----- Given data -----
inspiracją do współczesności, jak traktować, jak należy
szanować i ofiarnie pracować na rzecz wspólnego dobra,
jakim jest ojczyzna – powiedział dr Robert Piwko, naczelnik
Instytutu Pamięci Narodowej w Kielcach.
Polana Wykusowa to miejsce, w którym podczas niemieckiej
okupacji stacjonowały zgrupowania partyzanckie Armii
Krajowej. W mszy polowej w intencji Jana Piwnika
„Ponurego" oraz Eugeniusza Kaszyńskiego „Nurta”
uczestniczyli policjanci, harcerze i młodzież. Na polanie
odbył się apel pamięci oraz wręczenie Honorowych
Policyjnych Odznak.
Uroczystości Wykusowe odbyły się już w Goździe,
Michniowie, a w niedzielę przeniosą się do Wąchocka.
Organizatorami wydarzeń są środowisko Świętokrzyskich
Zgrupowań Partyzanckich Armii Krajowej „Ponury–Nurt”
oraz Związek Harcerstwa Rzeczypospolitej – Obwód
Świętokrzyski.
-----
----- Given data -----
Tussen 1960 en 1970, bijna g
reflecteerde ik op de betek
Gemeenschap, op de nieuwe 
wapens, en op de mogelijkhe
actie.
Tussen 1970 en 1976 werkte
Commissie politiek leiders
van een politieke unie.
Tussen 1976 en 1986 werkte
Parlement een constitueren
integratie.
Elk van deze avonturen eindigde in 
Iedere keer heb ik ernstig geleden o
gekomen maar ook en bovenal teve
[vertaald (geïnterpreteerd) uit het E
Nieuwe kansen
-----
> Exercise instructions:
Extract from the listing above the lines between the line containing "inspiracją do współczesności, jak" and the line containing "Świętokrzyski.", keeping both of those lines. Output nothing else.

> Response area:
inspiracją do współczesności, jak traktować, jak należy
szanować i ofiarnie pracować na rzecz wspólnego dobra,
jakim jest ojczyzna – powiedział dr Robert Piwko, naczelnik
Instytutu Pamięci Narodowej w Kielcach.
Polana Wykusowa to miejsce, w którym podczas niemieckiej
okupacji stacjonowały zgrupowania partyzanckie Armii
Krajowej. W mszy polowej w intencji Jana Piwnika
„Ponurego" oraz Eugeniusza Kaszyńskiego „Nurta”
uczestniczyli policjanci, harcerze i młodzież. Na polanie
odbył się apel pamięci oraz wręczenie Honorowych
Policyjnych Odznak.
Uroczystości Wykusowe odbyły się już w Goździe,
Michniowie, a w niedzielę przeniosą się do Wąchocka.
Organizatorami wydarzeń są środowisko Świętokrzyskich
Zgrupowań Partyzanckich Armii Krajowej „Ponury–Nurt”
oraz Związek Harcerstwa Rzeczypospolitej – Obwód
Świętokrzyski.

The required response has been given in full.